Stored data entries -

______________________________

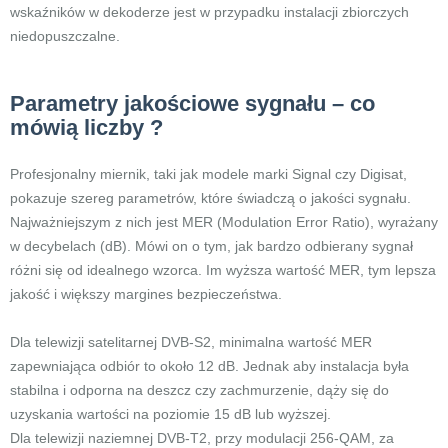
wskaźników w dekoderze jest w przypadku instalacji zbiorczych
niedopuszczalne.
Parametry jakościowe sygnału – co
mówią liczby ?
Profesjonalny miernik, taki jak modele marki Signal czy Digisat,
pokazuje szereg parametrów, które świadczą o jakości sygnału.
Najważniejszym z nich jest MER (Modulation Error Ratio), wyrażany
w decybelach (dB). Mówi on o tym, jak bardzo odbierany sygnał
różni się od idealnego wzorca. Im wyższa wartość MER, tym lepsza
jakość i większy margines bezpieczeństwa.
Dla telewizji satelitarnej DVB-S2, minimalna wartość MER
zapewniająca odbiór to około 12 dB. Jednak aby instalacja była
stabilna i odporna na deszcz czy zachmurzenie, dąży się do
uzyskania wartości na poziomie 15 dB lub wyższej.
Dla telewizji naziemnej DVB-T2, przy modulacji 256-QAM, za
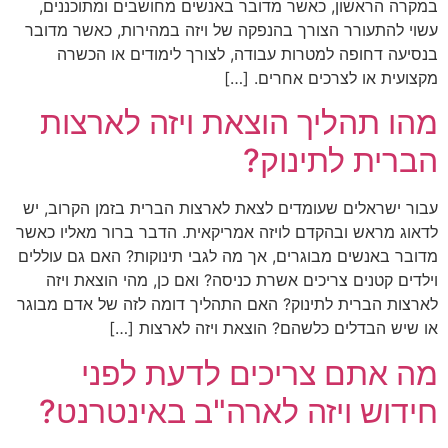
במקרה הראשון, כאשר מדובר באנשים מחושבים ומתוכננים,
עשוי להתעורר הצורך בהנפקה של ויזה במהירות, כאשר מדובר
בנסיעה דחופה למטרות עבודה, לצורך לימודים או הכשרה
מקצועית או לצרכים אחרים. […]
מהו תהליך הוצאת ויזה לארצות
הברית לתינוק?
עבור ישראלים שעומדים לצאת לארצות הברית בזמן הקרוב, יש
לדאוג מראש ובהקדם לויזה אמריקאית. הדבר ברור מאליו כאשר
מדובר באנשים מבוגרים, אך מה לגבי תינוקות? האם גם עוללים
וילדים קטנים צריכים אשרת כניסה? ואם כן, מהי הוצאת ויזה
לארצות הברית לתינוק? האם התהליך דומה לזה של אדם מבוגר
או שיש הבדלים כלשהם? הוצאת ויזה לארצות […]
מה אתם צריכים לדעת לפני
חידוש ויזה לארה"ב באינטרנט?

______________________________

Task goal - I'd like the lines above repeated exactly, from the one that contains "Dla telewizji satelitarnej" through the one that contains "לארצות הברית לתינוק?", with no pictures.

Result of this task -
Dla telewizji satelitarnej DVB-S2, minimalna wartość MER
zapewniająca odbiór to około 12 dB. Jednak aby instalacja była
stabilna i odporna na deszcz czy zachmurzenie, dąży się do
uzyskania wartości na poziomie 15 dB lub wyższej.
Dla telewizji naziemnej DVB-T2, przy modulacji 256-QAM, za
במקרה הראשון, כאשר מדובר באנשים מחושבים ומתוכננים,
עשוי להתעורר הצורך בהנפקה של ויזה במהירות, כאשר מדובר
בנסיעה דחופה למטרות עבודה, לצורך לימודים או הכשרה
מקצועית או לצרכים אחרים. […]
מהו תהליך הוצאת ויזה לארצות
הברית לתינוק?
עבור ישראלים שעומדים לצאת לארצות הברית בזמן הקרוב, יש
לדאוג מראש ובהקדם לויזה אמריקאית. הדבר ברור מאליו כאשר
מדובר באנשים מבוגרים, אך מה לגבי תינוקות? האם גם עוללים
וילדים קטנים צריכים אשרת כניסה? ואם כן, מהי הוצאת ויזה
לארצות הברית לתינוק? האם התהליך דומה לזה של אדם מבוגר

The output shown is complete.